Выбрать главу

Потом, правда, я осмелел. За Луговой, на шоссе, я опять переставил скрежетную скорость на третье деление и прибавил газу. Мне уже нравилась, воодушевляла эта подчиненность машины – и прежнее покойное мелькание уже возникло по сторонам и впереди, и широкое, ласковое встряхиванье плавных толчков – великолепно, великолепно!.. Рука Намберга протянула мне закуренную сигаретку через плечо; я принял ее рукою же, уже в состоянии держать равновесие одной рукой – и прибавил газу. Сопки развертывались быстрее, шоссе жило, дрожало, убегая под нас, изумительно разминулся я с двумя китайскими подводами, настиг и оставил позади точно на одном месте гудящий трехтонный «паккард» с мучными мешками…

А поздно вечером мы ссорились, матерно ругались под освещенными окнами ресторанчика на углу, под скачущую музыку старой курильщицы-еврейки. Машину скупщик отказался наотрез купить, машина стояла на шоссе, за ипподромом, оставленная нами, брошенная этой тройкой, – они отказались принять ее от нас и привести обратно в гараж.

Было около одиннадцати вечера. Уставшие от перебранки, мы с Намбергом входили в ресторанчик к знакомому сербу, на яркий свет, на пронзительные звуки скрипки. «Здраво, Чедо, – начал я по-сербски, – молем бога»… и, взятый под руку толстым маленьким Чедо, я пошел, ведомый им, за портьеру, на заднюю половину.
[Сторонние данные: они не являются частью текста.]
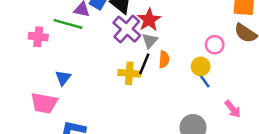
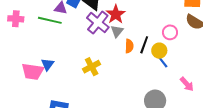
pink cross: (38, 37) -> (16, 19), moved
black line: (144, 64) -> (144, 45), moved
yellow cross: (129, 73) -> (92, 67), moved, turned -30
pink trapezoid: (44, 103) -> (33, 72), moved

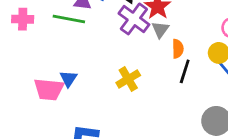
black line: (144, 45) -> (185, 71), moved

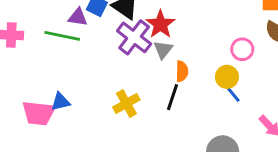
black line: (185, 71) -> (172, 97), moved
blue triangle: (68, 79) -> (60, 102), turned 42

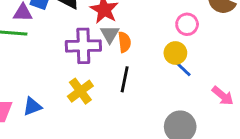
purple cross: (134, 37) -> (83, 46), moved, turned -32
orange semicircle: (182, 71) -> (124, 42), moved
blue triangle: (60, 102) -> (32, 106), moved

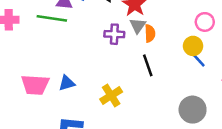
purple cross: (83, 46) -> (114, 34), size x0.7
black line: (125, 79) -> (148, 65), turned -35
yellow cross: (80, 91) -> (111, 96), moved

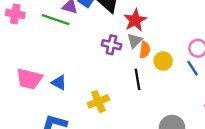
yellow circle: (193, 46) -> (163, 61), moved
blue line: (198, 59) -> (193, 68), moved
blue triangle: (67, 83) -> (59, 83), turned 35

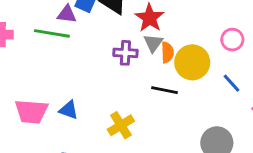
yellow circle: (163, 61) -> (192, 62), size x1.5
blue line: (193, 68) -> (231, 83), moved
black line: (137, 79) -> (165, 90), turned -60

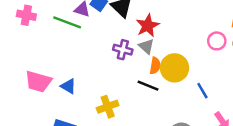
pink circle: (232, 40) -> (217, 41), moved
gray triangle: (153, 43) -> (146, 46), turned -35
orange semicircle: (167, 52) -> (155, 66), moved

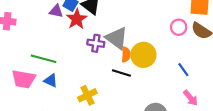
green line: (67, 22) -> (43, 59), moved
red star: (148, 26) -> (77, 19), moved
gray triangle: (146, 46) -> (117, 38), size x1.6
blue line: (202, 91) -> (183, 70), moved

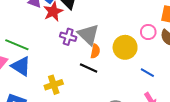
yellow circle: (143, 55) -> (125, 47), moved
blue line: (183, 70) -> (147, 73), turned -32
blue triangle: (51, 81) -> (21, 66), size x1.5

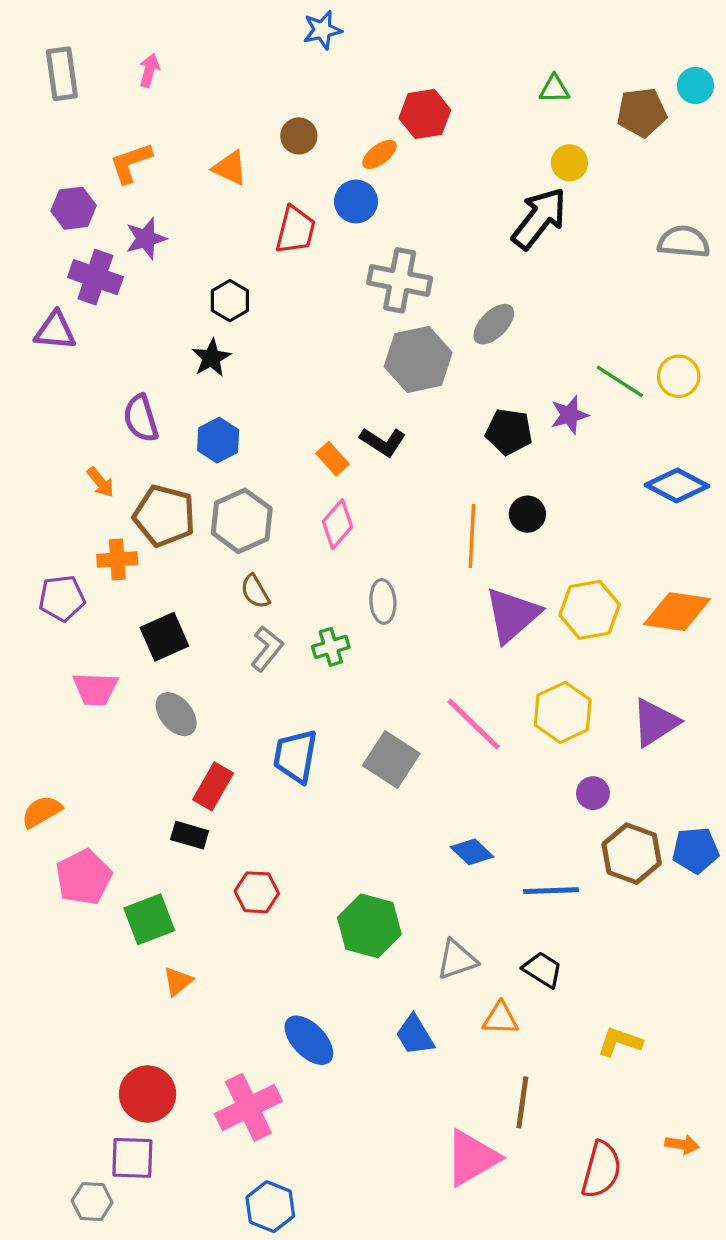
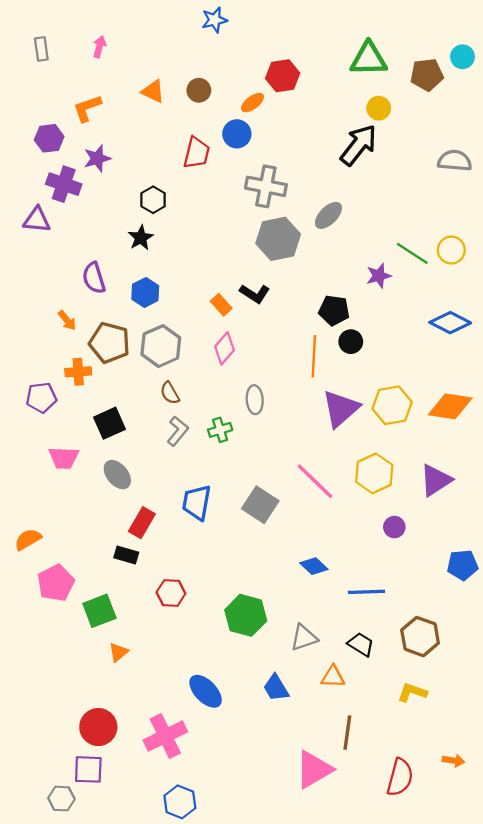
gray rectangle: (62, 74) -> (41, 49), size x0.7
green triangle: (554, 89) -> (369, 59), size x1.8
orange triangle: (230, 168) -> (153, 91), moved
black pentagon: (509, 432) -> (334, 310), moved
brown hexagon: (632, 854) -> (420, 637), moved

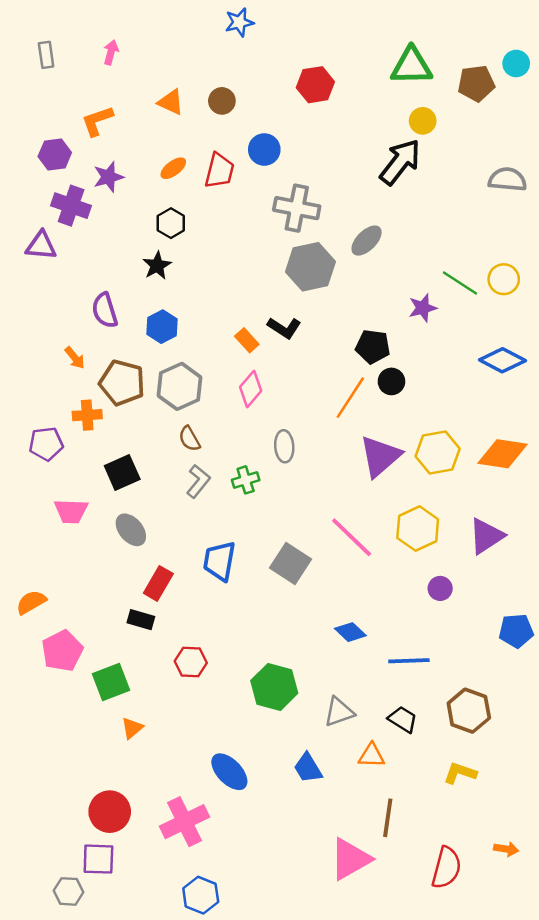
orange ellipse: (252, 103) -> (173, 168), moved
orange line: (314, 356) -> (350, 398), turned 30

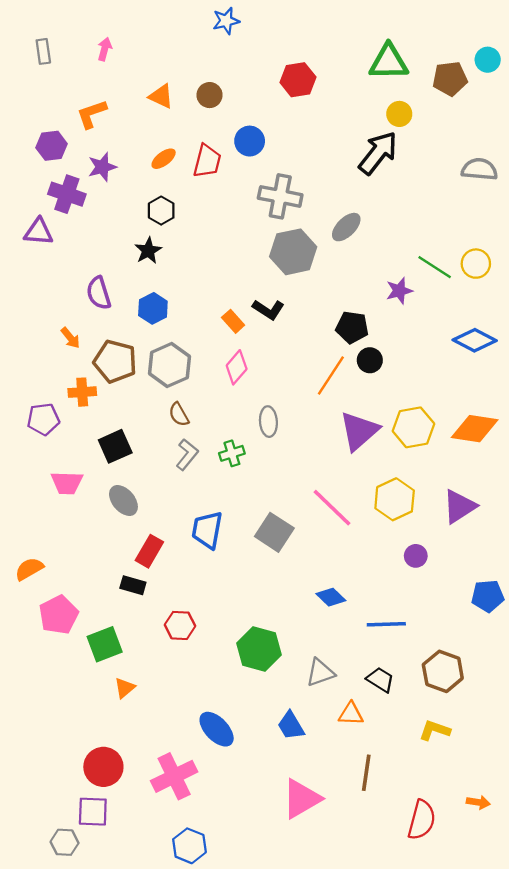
pink triangle: (350, 859) -> (301, 799), moved

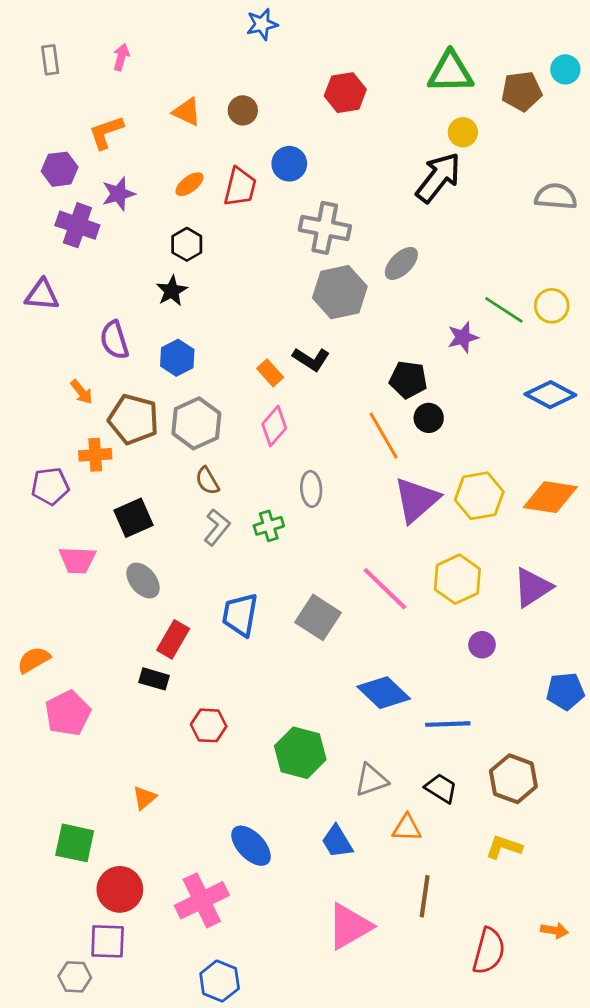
purple triangle: (39, 232) -> (42, 295), moved
orange line: (331, 376) -> (384, 436), turned -63
blue diamond: (331, 597) -> (384, 693), size x1.5
green square: (105, 644) -> (75, 843), moved, turned 33

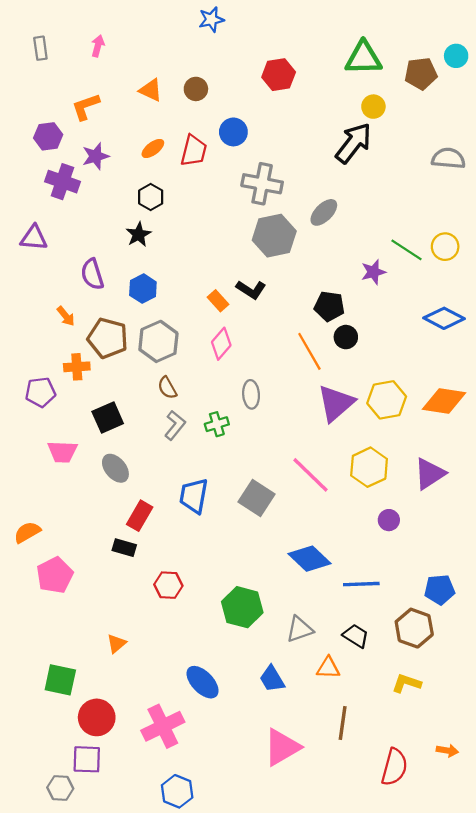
blue pentagon: (565, 691) -> (440, 590), moved

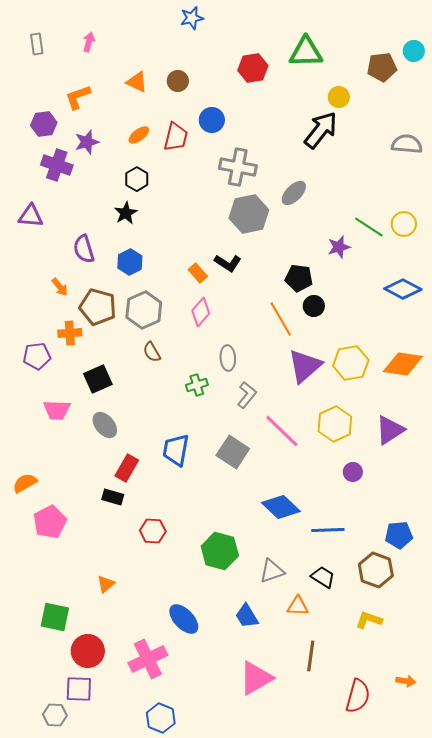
green triangle: (363, 58) -> (306, 52), moved
gray L-shape: (175, 425) -> (247, 395), moved

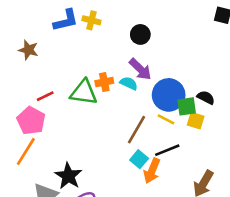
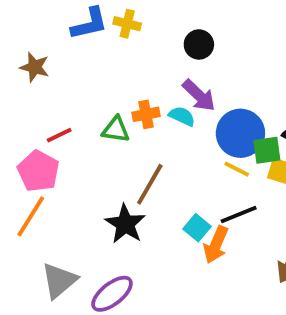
green triangle: (84, 92) -> (116, 129), size x0.7
brown line: (136, 130) -> (150, 184), moved
black star: (68, 176) -> (125, 224), moved

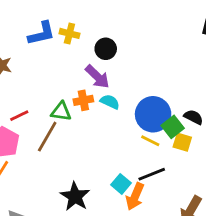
black circle: (199, 44) -> (106, 49), moved
purple arrow: (199, 95) -> (97, 77), moved
green square: (267, 150) -> (173, 127), turned -30
brown line: (150, 184) -> (47, 137), moved
black star: (125, 224) -> (75, 196), moved

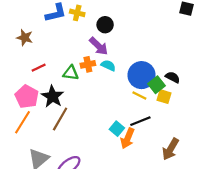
red line: (19, 116) -> (39, 68), moved
brown line: (47, 137) -> (60, 119), moved
black star: (75, 196) -> (53, 97), moved

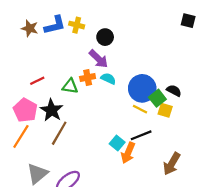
brown star: (25, 38) -> (30, 28), moved

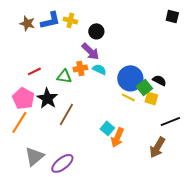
brown line: (59, 133) -> (66, 114), moved
black line: (141, 135) -> (170, 121), moved

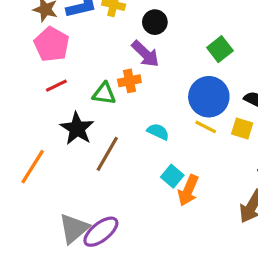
cyan semicircle: (99, 69) -> (158, 132), moved
green square: (144, 87) -> (220, 49), moved
pink pentagon: (23, 98) -> (52, 44), moved
gray triangle: (34, 156) -> (74, 229), moved

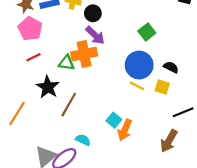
black circle: (155, 22) -> (93, 13), moved
orange cross: (129, 81) -> (84, 54), size x1.6
cyan semicircle: (158, 132) -> (83, 140), moved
Намберг кашлял в зале.

Октябрь*

Солнце

Сойдя со ступеньки вагона в этот солнечно-холодный полдень, я тотчас испытал пронзительное чувство опустошения, утраты.

Я пошел легко по твердому грунту платформы. Одиночество точно повисло в лазурном воздухе. Дальше, под деревьями, было так же просторно – деревья сквозили в холодной синеве. Под ногами загребались и шуршали листья, пахло крепко. Трава была ржавая. Бурьян в канаве был сер.

Под деревьями разместился и жил японский лагерь. Лошади в недоуздках кивали и переминались у жердей коновязи. Темнолицые солдаты в исподних белых рубахах ходили с ведрами и с котелками. Уже отстоялись лужи у бочек с водой. Трещал и дымил костер. У края дороги офицер выговаривал гортанно и непонятно.

А я шел мимо, нес французские книги, камышовую тросточку и вывернутый наизнанку дождевик.

По берегу залива было тихо, – о, над заливом было так пустынно! Лесистый мыс желтел отчетливо. Дачи там, в лесу, на сопке, гляделись теперь открыто…

Было свободно и легко. Было, как откровение: вся окрестность – живая лазурь воды, прохлада тугого ветра, открытое небо, опустошенное и полное голубого холода!

Я ушел от строений, отдалился, идя по насыпи между рельс… А потом остановился, сел на бровке полотна. Я устроил ношу на песке и закурил.

– Вот и октябрь пришел, – глядел я на дым папиросы. – Все опустело – не только одни огороды. Солнце не греет. Расстояние обманывает. Доводится протяжно печалиться… Но о чем? Не о том ли, что прошло лето? Но ведь оно опять повторится. И в самом деле, разве уж так непреклонно это опустошение? И разве нет прекрасного в сквозняке одиночества, утрат, тишины, безлюдья?..

Не позже, как через полчаса, я вхожу в калитку. Кудлатый щенок подкатывается и лает мне на ноги.